The AP reports that an internal review of our military's policy in Afghanistan has begun: "The Obama administration has begun its review of whether the administration's Afghan war strategy is working well enough to start withdrawing U.S. forces in July, an official said Tuesday. The review is being conducted so the White House can measure whether Obama's 2009 order to commit 30,000 more troops has resulted in progress in the decade-old conflict. It will be presented to the president in mid- to late-December, said a senior administration official, who spoke on condition of anonymity to discuss internal White House deliberations." I doubt if Obama will then announce any changes before the end of the year, so this is pretty much a non-news item, unless you want to write into the analysts and add your armchair quarterback's ten cents... What do you think we should do there over the next 30 years?
But then the Pentagon has trouble explaining even the simpler, more empirical parts of life, such as whether a missile was launched off the coast of Southern California, and if not, what was that vapor trail that a CBS news helicopter caught on videotape? "The location of the missile was about 35 miles out to sea, west of L.A. and north of Catalina Island. A Navy spokesperson told KFMB it wasn't their missile. He said there was no Navy activity reported in the area Monday evening. On Friday night, Vandenberg Air Force Base, in California, launched a Delta II rocket, carrying an Italian satellite into orbit, but a sergeant at the base told KFMB there had been no launches since then." This is usually where most missiles bearing satellites are launched, and they are done between 3-4 in the morning. I have fond memories from when I used to work all night along the Monterey Bay, watching the occasional launch in the predawn, as it arched up and winked out of sight, leaving our atmosphere... I'll even admit to seeing black helicopters flying past, in formation of five, at dawn's early light, taking the scenic coastal route while ferrying the Governor down to LA...
As to what this missile could be, launched in daylight: "When asked, however, what he thought it might be, the former ambassador Ellsworth said it could possibly have been a missile test timed as a demonstration of American military might as President Obama tours Asia. "It could be a test-firing of an intercontinental ballistic missile from a submarine … to demonstrate, mainly to Asia, that we can do that," speculated Ellsworth.

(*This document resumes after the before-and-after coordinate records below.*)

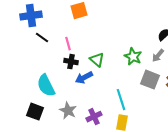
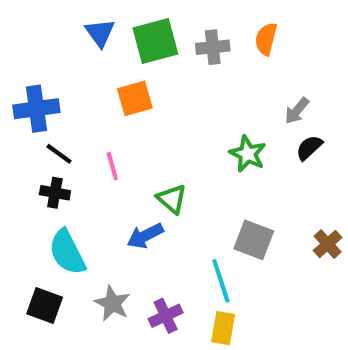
gray arrow: (158, 56) -> (297, 111), moved
green star: (133, 57) -> (248, 154), moved
black cross: (71, 62) -> (55, 193), moved
gray square: (150, 80) -> (254, 240), moved

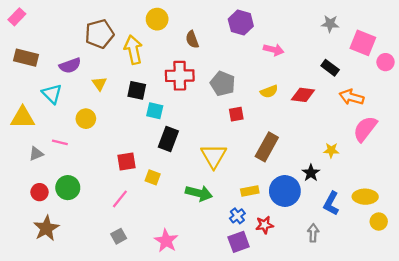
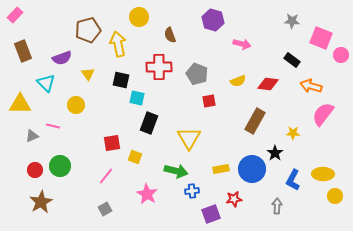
brown rectangle: (26, 58) -> (23, 51), turned 55
brown rectangle: (267, 147) -> (255, 121), moved
blue cross: (237, 216) -> (192, 191), moved, turned 32
pink star: (166, 241) -> (147, 194), moved

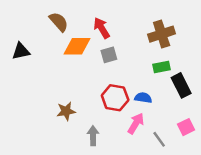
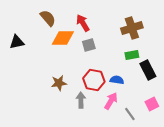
brown star: (66, 111) -> (59, 83), moved
gray arrow: (93, 136) -> (81, 100), moved

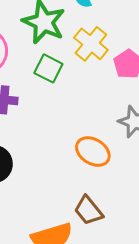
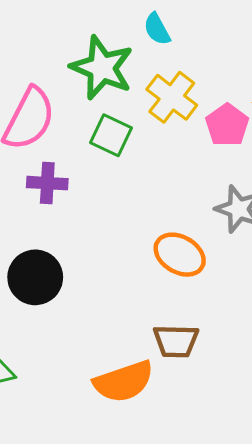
brown trapezoid: (89, 211) -> (176, 341), turned -48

Ellsworth said such tests were carried out in the Atlantic to demonstrate America's power to the Soviets, when there was a Soviet Union, but he doesn't believe an ICBM has previously been tested by the U.S. over the Pacific. Officially, at least, the projectile remains a mystery missile..." ... One that will never be solved, as the military will ignore all future requests, knowing that it will soon drop out of the public's short term memory... Now, tell me, what is the Event?